Compared with the prior art, the present disclosure has the following beneficial effects.

At the outset, the present disclosure provides a relatively economic method for reducing the concentration of SO2 in the emissions from a sulfur recovery plant. Compared with direct incineration of exhaust gases generated during liquid sulfur degassing in an incinerator, the method of the present disclosure can reduce the concentration of SO2 in the emissions from a sulfur plant to a range from 100 to 300 mg/m3. As a result, the practical problem of substandard emissions from existing sulfur plants and those under construction can be removed, and the new environment protection standard to be implemented can be satisfied.

Besides, exhaust gasses generated during liquid sulfur degassing can partially replace air to be fed into the online heating furnace. This can reduce the amount of air used, thereby reducing both flow of the procedure gas stream in the sulfur plant, and sizes of pipes and devices.

Moreover, exhaust gasses generated during liquid sulfur degassing can partially replace air to be fed into the online heating furnace, thus facilitating combustion at a sub-equivalent amount of oxygen. Oxygen is consumed through incineration in the online heating furnace. This reduces the amount of hydrogen used in the hydrogenator, and meanwhile prevents the activity of the hydrogenation catalyst from being influenced by excessive oxygen. As a result, the service life of the catalyst can be prolonged thereby.

In addition, the method according to the present disclosure constitutes a supplement to a tail gas treatment process (such as a Claus process) which is in conformity with an existing standard, i.e., a concentration of SO2 in emissions less than 960 mg/m3. Therefore, the existing process only needs to be improved by incorporating a treatment step thereto, instead of being entirely replaced. Such a treatment step is rather simple and easy to achieve. Hence, the new standard, i.e., the concentration of SO2 in emissions less than 200 mg/m3, can be achieved at a low cost.

FIG. 1 shows a flow chart according to an embodiment of the present disclosure; and

FIG. 2 shows a flow chart according to another embodiment of the present disclosure.

In the present disclosure, the same materials, units, or components are indicated by the same reference signs.
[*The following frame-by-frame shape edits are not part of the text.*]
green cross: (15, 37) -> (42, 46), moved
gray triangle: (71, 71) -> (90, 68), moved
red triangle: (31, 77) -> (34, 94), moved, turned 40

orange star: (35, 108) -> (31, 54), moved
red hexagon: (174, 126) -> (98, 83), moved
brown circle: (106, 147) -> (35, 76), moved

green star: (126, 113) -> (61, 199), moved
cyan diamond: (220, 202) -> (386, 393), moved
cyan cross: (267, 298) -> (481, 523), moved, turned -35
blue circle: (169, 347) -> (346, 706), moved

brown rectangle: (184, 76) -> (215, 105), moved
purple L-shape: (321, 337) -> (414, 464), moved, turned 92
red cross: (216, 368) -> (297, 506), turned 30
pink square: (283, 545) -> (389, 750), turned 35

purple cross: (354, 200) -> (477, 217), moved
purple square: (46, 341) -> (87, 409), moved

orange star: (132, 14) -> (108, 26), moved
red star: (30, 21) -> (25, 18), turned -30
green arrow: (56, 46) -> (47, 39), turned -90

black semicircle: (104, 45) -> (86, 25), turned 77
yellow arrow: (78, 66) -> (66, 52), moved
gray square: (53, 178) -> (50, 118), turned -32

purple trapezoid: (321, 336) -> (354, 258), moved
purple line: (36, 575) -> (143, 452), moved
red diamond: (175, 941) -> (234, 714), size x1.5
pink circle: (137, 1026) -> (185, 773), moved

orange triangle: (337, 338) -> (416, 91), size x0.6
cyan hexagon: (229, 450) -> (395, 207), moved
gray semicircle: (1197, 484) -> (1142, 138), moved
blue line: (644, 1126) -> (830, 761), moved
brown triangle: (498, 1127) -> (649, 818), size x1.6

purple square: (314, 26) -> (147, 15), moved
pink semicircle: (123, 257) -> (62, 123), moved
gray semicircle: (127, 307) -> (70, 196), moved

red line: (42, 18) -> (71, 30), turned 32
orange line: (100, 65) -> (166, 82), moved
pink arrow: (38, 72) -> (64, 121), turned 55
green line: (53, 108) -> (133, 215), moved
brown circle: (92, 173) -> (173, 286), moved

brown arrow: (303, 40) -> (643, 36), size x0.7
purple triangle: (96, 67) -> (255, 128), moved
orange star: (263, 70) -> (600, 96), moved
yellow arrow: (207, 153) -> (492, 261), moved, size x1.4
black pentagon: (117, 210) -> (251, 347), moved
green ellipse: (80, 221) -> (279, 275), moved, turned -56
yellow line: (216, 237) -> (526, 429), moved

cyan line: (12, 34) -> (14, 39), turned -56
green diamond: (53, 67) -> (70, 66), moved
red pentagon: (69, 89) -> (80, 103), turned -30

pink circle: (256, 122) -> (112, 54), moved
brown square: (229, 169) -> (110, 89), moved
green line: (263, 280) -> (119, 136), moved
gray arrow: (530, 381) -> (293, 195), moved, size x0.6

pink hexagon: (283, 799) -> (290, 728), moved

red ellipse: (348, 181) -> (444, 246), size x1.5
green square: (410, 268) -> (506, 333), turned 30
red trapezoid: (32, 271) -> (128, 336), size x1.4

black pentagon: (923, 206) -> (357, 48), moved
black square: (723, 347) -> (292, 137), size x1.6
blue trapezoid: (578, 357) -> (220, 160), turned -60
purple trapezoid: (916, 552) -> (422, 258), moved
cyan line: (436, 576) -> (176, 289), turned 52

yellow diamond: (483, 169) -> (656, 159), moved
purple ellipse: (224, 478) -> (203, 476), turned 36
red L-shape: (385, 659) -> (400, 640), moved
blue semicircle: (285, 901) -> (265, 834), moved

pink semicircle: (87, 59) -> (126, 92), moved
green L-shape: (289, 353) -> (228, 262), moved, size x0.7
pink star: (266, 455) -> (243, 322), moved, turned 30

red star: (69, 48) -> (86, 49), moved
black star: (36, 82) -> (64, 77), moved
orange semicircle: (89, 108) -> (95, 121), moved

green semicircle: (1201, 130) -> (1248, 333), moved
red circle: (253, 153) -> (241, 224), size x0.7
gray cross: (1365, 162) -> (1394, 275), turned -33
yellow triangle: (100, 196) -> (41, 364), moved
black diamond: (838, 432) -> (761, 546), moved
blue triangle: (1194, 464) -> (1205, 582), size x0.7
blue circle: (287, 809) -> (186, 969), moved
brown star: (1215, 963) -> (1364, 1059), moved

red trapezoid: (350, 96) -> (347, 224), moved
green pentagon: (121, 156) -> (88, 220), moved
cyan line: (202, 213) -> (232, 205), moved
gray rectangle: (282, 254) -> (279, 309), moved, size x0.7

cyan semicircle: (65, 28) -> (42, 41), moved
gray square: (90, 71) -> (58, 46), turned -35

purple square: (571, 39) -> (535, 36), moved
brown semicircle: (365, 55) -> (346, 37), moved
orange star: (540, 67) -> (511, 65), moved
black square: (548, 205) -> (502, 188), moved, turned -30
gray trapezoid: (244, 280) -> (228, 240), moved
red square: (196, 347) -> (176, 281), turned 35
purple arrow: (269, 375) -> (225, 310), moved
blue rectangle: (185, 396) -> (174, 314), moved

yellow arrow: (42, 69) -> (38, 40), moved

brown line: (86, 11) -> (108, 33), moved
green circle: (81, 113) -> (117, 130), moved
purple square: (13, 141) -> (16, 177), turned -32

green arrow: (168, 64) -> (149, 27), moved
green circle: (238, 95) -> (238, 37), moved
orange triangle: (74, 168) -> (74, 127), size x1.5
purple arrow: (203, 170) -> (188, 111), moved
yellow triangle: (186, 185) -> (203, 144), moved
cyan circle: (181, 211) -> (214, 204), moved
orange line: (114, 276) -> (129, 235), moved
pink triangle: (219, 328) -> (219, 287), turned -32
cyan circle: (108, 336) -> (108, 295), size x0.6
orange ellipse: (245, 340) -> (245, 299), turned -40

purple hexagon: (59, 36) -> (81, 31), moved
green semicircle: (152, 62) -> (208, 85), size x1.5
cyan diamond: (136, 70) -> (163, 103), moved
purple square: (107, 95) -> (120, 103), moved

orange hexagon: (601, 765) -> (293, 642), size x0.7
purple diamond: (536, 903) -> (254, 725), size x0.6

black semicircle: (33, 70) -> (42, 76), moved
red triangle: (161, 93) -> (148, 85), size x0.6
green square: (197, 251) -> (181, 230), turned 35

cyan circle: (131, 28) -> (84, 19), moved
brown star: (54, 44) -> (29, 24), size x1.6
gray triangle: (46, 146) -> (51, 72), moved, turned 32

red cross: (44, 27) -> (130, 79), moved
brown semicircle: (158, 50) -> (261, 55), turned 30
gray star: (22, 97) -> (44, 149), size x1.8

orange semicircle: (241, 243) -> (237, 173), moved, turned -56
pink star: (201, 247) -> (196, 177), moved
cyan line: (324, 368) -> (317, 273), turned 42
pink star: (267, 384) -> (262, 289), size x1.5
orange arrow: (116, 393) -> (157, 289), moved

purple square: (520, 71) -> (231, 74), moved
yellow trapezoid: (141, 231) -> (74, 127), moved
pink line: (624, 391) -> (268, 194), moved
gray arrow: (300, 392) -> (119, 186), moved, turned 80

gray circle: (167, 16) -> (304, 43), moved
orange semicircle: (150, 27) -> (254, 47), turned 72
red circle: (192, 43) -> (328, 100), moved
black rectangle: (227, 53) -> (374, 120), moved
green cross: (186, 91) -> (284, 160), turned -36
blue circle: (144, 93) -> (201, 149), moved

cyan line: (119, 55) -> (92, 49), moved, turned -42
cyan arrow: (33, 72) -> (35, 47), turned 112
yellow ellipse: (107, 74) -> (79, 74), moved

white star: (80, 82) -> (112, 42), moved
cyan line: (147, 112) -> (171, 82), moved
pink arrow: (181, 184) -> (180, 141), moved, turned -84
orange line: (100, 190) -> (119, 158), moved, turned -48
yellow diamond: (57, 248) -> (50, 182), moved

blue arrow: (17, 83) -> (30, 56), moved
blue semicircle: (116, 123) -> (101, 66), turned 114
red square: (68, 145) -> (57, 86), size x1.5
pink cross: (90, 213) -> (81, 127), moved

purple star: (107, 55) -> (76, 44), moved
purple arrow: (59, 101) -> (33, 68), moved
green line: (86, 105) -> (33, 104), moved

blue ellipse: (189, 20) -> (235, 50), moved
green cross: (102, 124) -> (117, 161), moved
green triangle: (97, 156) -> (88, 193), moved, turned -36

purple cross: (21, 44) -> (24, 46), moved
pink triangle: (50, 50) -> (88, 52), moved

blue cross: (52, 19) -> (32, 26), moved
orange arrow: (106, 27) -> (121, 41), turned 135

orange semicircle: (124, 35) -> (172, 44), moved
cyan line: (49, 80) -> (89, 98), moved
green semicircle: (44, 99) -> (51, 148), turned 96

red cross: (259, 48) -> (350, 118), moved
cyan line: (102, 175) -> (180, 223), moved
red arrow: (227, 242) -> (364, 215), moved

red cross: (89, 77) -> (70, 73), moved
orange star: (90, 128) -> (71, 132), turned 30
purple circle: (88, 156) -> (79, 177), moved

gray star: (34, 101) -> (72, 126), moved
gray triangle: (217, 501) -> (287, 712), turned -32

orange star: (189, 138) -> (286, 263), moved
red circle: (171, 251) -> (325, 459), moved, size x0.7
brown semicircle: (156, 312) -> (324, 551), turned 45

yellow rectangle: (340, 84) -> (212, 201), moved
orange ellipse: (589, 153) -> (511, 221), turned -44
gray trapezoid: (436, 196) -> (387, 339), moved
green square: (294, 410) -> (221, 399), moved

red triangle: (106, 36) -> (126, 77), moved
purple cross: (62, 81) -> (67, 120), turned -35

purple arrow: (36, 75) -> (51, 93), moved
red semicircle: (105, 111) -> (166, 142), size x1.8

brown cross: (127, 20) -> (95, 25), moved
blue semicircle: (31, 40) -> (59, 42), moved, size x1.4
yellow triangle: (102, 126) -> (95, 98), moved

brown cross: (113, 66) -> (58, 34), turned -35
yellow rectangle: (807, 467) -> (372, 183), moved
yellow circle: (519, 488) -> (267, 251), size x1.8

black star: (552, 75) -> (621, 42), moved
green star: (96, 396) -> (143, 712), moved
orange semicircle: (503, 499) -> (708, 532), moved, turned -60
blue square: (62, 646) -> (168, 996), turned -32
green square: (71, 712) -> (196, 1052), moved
The terminology used herein is for the purpose of describing particular embodiments only and is not intended to be limiting of the present disclosure. As used herein, the singular forms “a,” “an,” and “the” are intended to include the plural forms as well, unless the context clearly indicates otherwise. It will be further understood that the terms “comprises” and/or “comprising,” when used in this specification, specify the presence of stated features, integers, steps, operations, elements, and/or components, but do not preclude the presence or addition of one or more other features, integers, steps, operations, group of elements, components, and/or groups thereof.

Language such as “including,” “comprising,” “having,” “containing,” or “involving,” and variations thereof, is intended to be broad and encompass the subject matter listed thereafter, as well as equivalents, and additional subject matter not recited. Further, whenever a composition, a group of elements, process or method steps, or any other expression is preceded by the transitional phrase “comprising,” “including,” or “containing,” it is understood that it is also contemplated herein the same composition, group of elements, process or method steps or any other expression with transitional phrases “consisting essentially of,” “consisting of,” or “selected from the group of consisting of,” preceding the recitation of the composition, the group of elements, process or method steps or any other expression.

The corresponding structures, materials, acts, and equivalents of all means or step plus function elements in the claims, if applicable, are intended to include any structure, material, or act for performing the function in combination with other claimed elements as specifically claimed. The description of the present disclosure has been presented for purposes of illustration and description, but is not intended to be exhaustive or limited to the present disclosure in the form disclosed. Many modifications and variations will be apparent to those of ordinary skill in the art without departing from the scope and spirit of the present disclosure. The embodiments described herein were chosen and described in order to best explain the principles of the present disclosure and the practical application, and to enable others of ordinary skill in the art to understand the present disclosure for various embodiments with various modifications as are suited to the particular use contemplated. Accordingly, while the present disclosure has been described in terms of embodiments, those of skill in the art will recognize that the present disclosure can be practiced with modifications and in the spirit and scope of the appended claims.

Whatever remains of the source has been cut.